Section 201 of the Lien Law permits service of the notice by certified mail. However, it does not call for a return receipt. The section of the law is very specific in that it also permits service by ordinary mail with a certificate of mailing. The request for a return receipt restricts the delivery of the letter. It is quite apparent to this court from hearing testimony regarding mail*388ings that the best way to make sure that a document is not received is to send it by certified mail, return receipt requested. The best way to make sure a letter is received is to mail it at the post office and obtain a certificate of mailing. It should be noted that a certificate of mailing costs 40 cents while a certified letter return receipt requested costs $1.55. The only reason for the auctioneer to use the certified mail return receipt method is to help insure that the notice of lien and sale will not be received. To compound the problem, the return address on the certified letter was that of the auctioneer and not the defendants.

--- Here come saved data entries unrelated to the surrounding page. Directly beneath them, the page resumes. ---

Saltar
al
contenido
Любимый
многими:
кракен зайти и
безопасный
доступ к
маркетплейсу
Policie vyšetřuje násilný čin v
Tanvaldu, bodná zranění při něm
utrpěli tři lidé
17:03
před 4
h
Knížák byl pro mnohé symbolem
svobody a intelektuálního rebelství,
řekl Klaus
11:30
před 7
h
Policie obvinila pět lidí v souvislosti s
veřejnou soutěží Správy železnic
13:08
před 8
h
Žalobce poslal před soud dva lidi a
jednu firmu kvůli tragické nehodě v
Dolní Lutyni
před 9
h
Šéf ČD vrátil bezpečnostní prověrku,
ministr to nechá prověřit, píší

It is possible that if plaintiff called the post office to find out who sent him a certified letter he would have picked it up quicker if he knew that it came from the people holding his car and not from a stranger.

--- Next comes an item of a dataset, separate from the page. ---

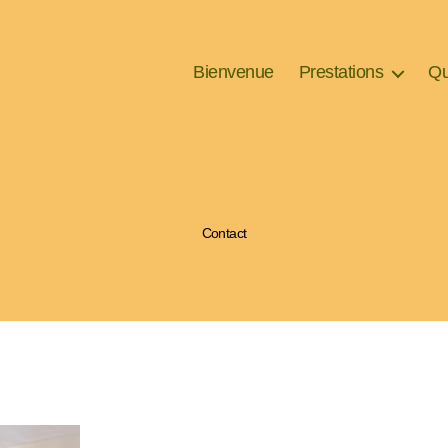
Bienvenue
Prestations
Qu
Contact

Based upon the evidence produced, the court rules that the defendant failed to comply with section 201 of the Lien Law as to the means of mailing, in that it sent the notice certified mail, return receipt requested, rather than by certified mail. The court also finds that at the time the alleged notice was mailed there was no moneys due and owing to the defendants because no agreement had been reached at that time with the plaintiff’s insurance company. The court accepts plaintiff’s statements as more credible that an agreement as to repairs and other charges would be worked out after the insurance company and he came to an agreement.

Plaintiff submitted proof that the value of his car between January 1,1984 and February 15,1984 was $6,750 plus $556.88 sales tax making a total of $7,306.88. Plaintiff received $1,896.41 from his insurance company for repairs which were not made. Therefore plaintiff is entitled to the sum of $5,410.47 with interest from March 2,1984, plus costs and disbursements.